As healthcare providers, we must work as a team with other physicians, therapists, and nurses. The cooperation of all members is advantageous to the rehabilitation process. However, with each of these roles, there seems to be a field that receives less attention than deserved. They are the unpaid supports, such as family members or friends, and the paid supports, such as CNAs, DSPs, and Home Health Aides. These individuals are our patients’ caregivers.
Caregivers come in a variety of forms, but they all serve the same important purpose. Caregivers are the advocates for our patients and they are fundamental to patient outcomes. As physical therapists, we must recognize that caregivers are critical members of the healthcare team.
Communication with our patients is imperative to every aspect of examination, evaluation, and intervention. The subjective information provided by our patients gives us the pieces to the puzzle, deciphering which edges fit together to unify a section of the whole picture.
For individuals with cognitive dysfunction or for those who are unable to communicate independently, caregivers provide us with vital insights. Physical therapists have the advantage of spending more time with our patients than most other medical professions, where brief office visits are the norm. However, caregivers are often with their clients all day, every day. Caregivers are the individuals who truly know our patients. They know the meaning of our patients’ reported symptoms, what they do during the day, and which medications they take.
At times, our patients’ bad habits, such as lack of exercise or poor posture, can have an enormous impact on the return to highest function. We prescribe exercises for our patients to perform outside of our supervision. Even if these exercises leave our patients feeling sore, we expect them to participate in physical therapy. What our patients do after they leave their sessions and their dedication to show up to physical therapy are outside of our control.
Individuals who lack the independence to stand up on their own, or need another set of hands to help lengthen a contracture, are unable to take the greatest strides towards increasing function without a caregiver. Caregivers are the people who drive our patients to appointments, who get them up to walk, and who remind them to reach back for their wheelchair before they sit down.

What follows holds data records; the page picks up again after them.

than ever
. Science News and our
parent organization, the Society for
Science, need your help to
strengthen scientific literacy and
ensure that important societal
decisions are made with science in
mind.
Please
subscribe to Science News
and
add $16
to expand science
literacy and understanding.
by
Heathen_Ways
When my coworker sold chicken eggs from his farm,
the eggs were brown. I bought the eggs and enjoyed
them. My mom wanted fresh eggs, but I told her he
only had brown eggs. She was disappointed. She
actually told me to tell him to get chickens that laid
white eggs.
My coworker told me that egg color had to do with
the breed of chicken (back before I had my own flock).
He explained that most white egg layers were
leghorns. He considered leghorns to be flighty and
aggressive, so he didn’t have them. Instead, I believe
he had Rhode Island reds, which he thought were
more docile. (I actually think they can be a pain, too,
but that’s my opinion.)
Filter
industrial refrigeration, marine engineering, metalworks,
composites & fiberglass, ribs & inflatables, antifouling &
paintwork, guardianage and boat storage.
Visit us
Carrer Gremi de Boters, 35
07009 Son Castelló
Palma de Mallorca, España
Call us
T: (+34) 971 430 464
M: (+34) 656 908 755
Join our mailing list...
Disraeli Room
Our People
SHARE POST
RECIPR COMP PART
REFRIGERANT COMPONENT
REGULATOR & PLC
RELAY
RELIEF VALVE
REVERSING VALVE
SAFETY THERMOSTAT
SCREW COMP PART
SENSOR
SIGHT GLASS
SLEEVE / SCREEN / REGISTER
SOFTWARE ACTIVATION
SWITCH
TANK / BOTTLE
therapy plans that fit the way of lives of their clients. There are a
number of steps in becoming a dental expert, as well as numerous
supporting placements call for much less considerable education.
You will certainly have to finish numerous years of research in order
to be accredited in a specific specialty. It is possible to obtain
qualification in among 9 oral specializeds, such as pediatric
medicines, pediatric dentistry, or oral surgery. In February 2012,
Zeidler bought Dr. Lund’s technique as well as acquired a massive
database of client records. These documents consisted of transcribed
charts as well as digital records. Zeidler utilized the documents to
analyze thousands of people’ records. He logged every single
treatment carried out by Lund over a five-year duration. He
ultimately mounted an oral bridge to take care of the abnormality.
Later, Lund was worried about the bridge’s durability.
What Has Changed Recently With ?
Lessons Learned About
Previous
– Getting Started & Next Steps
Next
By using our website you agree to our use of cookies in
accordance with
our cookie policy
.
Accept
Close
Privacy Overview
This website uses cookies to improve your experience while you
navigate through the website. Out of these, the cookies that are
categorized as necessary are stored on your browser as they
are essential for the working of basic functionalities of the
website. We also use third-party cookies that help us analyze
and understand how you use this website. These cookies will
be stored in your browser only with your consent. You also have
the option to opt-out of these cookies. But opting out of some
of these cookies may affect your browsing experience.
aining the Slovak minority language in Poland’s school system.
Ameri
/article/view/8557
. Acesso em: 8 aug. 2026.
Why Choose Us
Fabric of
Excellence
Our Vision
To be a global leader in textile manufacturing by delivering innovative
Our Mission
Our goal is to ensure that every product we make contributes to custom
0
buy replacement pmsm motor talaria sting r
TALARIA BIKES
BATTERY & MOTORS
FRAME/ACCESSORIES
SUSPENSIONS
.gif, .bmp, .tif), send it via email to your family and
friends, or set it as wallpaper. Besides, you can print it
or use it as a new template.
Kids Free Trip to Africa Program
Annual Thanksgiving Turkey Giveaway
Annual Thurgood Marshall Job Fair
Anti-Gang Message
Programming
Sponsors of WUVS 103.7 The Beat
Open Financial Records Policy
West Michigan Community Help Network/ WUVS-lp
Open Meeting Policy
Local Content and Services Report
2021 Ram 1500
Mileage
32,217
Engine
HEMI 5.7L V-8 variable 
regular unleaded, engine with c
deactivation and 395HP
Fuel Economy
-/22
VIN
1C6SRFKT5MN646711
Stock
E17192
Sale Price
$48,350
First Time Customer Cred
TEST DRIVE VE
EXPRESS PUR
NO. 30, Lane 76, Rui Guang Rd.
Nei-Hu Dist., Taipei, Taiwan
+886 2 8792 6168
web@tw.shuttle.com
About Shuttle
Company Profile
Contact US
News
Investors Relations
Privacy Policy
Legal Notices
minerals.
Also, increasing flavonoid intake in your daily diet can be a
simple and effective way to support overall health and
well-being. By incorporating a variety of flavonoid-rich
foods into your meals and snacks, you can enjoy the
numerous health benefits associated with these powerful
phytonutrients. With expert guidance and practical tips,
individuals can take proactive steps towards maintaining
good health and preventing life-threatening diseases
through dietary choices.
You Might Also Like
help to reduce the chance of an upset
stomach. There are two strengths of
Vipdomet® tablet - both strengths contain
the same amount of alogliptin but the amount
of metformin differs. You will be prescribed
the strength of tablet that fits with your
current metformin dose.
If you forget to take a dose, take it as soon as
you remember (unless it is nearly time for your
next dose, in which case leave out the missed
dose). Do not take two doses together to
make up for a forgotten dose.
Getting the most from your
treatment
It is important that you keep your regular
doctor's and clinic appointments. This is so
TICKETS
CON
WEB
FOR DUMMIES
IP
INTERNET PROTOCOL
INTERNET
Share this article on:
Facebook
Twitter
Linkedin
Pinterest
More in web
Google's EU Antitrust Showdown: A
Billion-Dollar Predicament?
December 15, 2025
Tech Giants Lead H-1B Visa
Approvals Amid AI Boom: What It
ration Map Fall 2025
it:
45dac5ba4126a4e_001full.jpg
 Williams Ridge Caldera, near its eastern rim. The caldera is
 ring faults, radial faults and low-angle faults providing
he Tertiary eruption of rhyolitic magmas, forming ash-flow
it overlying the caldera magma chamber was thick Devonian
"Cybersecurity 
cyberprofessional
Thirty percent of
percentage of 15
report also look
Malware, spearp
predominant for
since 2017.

The greatest supporters of our patients will be the caregivers behind them. Utilize this asset and ensure the caregivers are on board with the rehabilitation process.
Our profession is very familiar with productivity and efficiency, but what does it truly mean to be effective? One could argue that productivity, efficiency and effectiveness are synonymous terms. However, there is one key element that must not be forgotten here: quality. As we get to know our patients, there are factors that help us decide if one form of treatment is more effective than another, even though it may not be the most efficient or productive option.
Caregivers are often well versed in a patient’s previous medical history and prior treatments. For example, performing a treatment with our patient in supine may allow us to implement tests or interventions efficiently. However, if a history of spinal fusion does not allow the patient to be in that position without discomfort, then effectiveness is lost. A caregiver will key us in to this important piece of information.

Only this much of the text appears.